Manusia yang menerima ayat-ayat Allah s.w.t yang seharusnya menjadi mulia telah bertukar menjadi hina karena mereka mengikuti hawa nafsunya. Ayat-ayat Allah s.w.t yang diketahuinya memancarkan cahaya pada hati dan akalnya tetapi kegelapan nafsu membungkus cahaya itu. Di dalam kegelapan nafsu, akal mengadakan hujah kepada yang mendustakan ayat-ayat Allah s.w.t yang dia sendiri mengetahuinya. Allah s.w.t mengadakan perbandingan yang hina bagi orang yang seperti ini. Mereka adalah umpama anjing, yang tidak bisa berfikir. Buruk sekali orang tersebut dari pandangan Allah s.w.t terhadap orang yang mempertuhankan nafsunya. Nafsu yang besar adalah umpama anjing yang sentiasa menjulurkan lidahnya, tidak memperdulikan walaupun dihalau berkali-kali.

Allah s.w.t mewahyukan ayat-ayat yang menceritakan tentang kehinaan manusia yang menerima ayat-ayat-Nya tetapi masih juga memperturutkan hawa nafsu, supaya cerita yang demikian bisa memberi kesadaran kepada mereka. Jika mereka kembali sadar, mereka akan keluar daripada kegelapan nafsu. Menjalani ayat-ayat Allah s.w.t yang sudah mereka ketahui  dan akan mendapati jalan yang benar.

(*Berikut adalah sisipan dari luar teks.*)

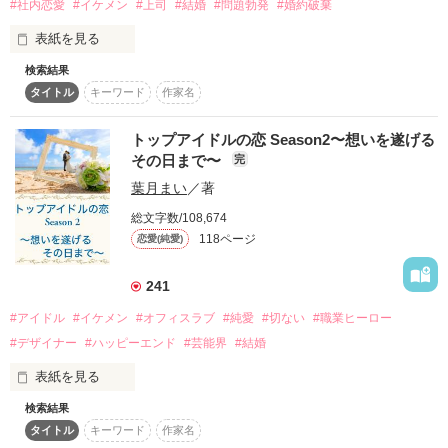
#社内恋愛
#イケメン
#上司
#結婚
#問題勃発
#婚約破棄
「俺は雫を取り戻しに来たんだ」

Ayat-ayat yang diturunkan Allah s.w.t memberi pengertian kepada Rasulullah s.a.w bahwa cendikiawan Arab yang menentang baginda s.a.w berbuat demikian bukan karena tidak dapat melihat kebenaran yang baginda s.a.w bawa, tetapi mereka dikuasai oleh hawa nafsu. Cahaya kebenaran yang menyala dilubuk hati ditutupi oleh kegelapan nafsu. Orang yang telah menerima cahaya kebenaran tetapi mendustakannya itulah yang diberi perumpamaan yang hina oleh Allah s.w.t.

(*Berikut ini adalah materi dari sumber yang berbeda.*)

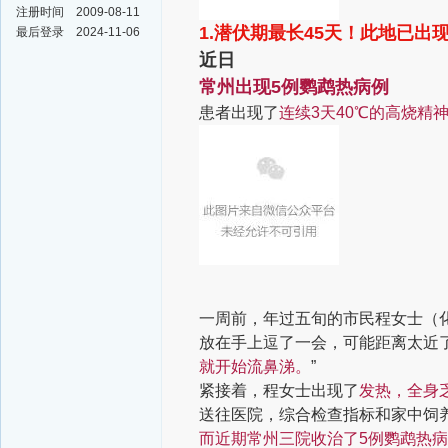
注册时间
2009-08-11
1.潜伏期最长45天！此地已出
最后登录
2024-11-06
近日
常州出现5例鹦鹉热病例
患者出现了
连续3天40℃的高烧
精
一周前，年过五旬的市民程女士（
放在手上逗了一会，可能距离太近
就开始流鼻涕。
”
紧接着，程女士出现了
发热，全身
送往医院，综合检查指标和家中饲
而近期
常州三院收治了5例鹦鹉热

Menurut cerita daripada Ibnu Abbas, pada zaman Nabi Musa a.s ada seorang alim bernama Bal’am bin Ba’ura. Allah s.w.t telah mengurniakan kepada Bal’am rahasia khasiat-khasiat nama-nama Allah Yang Maha Besar. Nabi Musa a.s dan kaum Bani Israil, setelah selamat daripada Firaun, sampai tiba dinegeri tempat tinggal Bal’am. Raja negeri tersebut ketakutan, takut kalau-kalau negerinya diserang oleh kaum yang telah berjaya menewaskan Firaun. Setelah bermusyawarah dengan penasihat-penasihatnya  Raja tersebut memutuskan untuk meminta pertolongan Bal’am agar Bal’am menggunakan ilmunya untuk mengalahkan Nabi Musa a.s. Bal’am yang pada mulanya enggan berbuat demikian tetapi akhirnya setuju juga setelah isteri tercintanya menerima sogokan daripada Raja. Bal’am dengan kekuatan ilmunya dan kemujaraban doanya telah mengenai sekatan kepada Nabi Musa a.s. Menurut cerita, doa dan perbuatan Bal’am dimakbulkan Allah s.w.t dan ia menjadi sebab kaum Nabi Musa terperangkap di Padang Teh beberapa tahun lamanya. Apabila Nabi Musa a.s mendoakan agar kaumnya dilepaskan daripada sekatan tersebut, Allah s.w.t memakbulkan doa tersebut dan pada masa yang sama laknat turun kepada Bal’am.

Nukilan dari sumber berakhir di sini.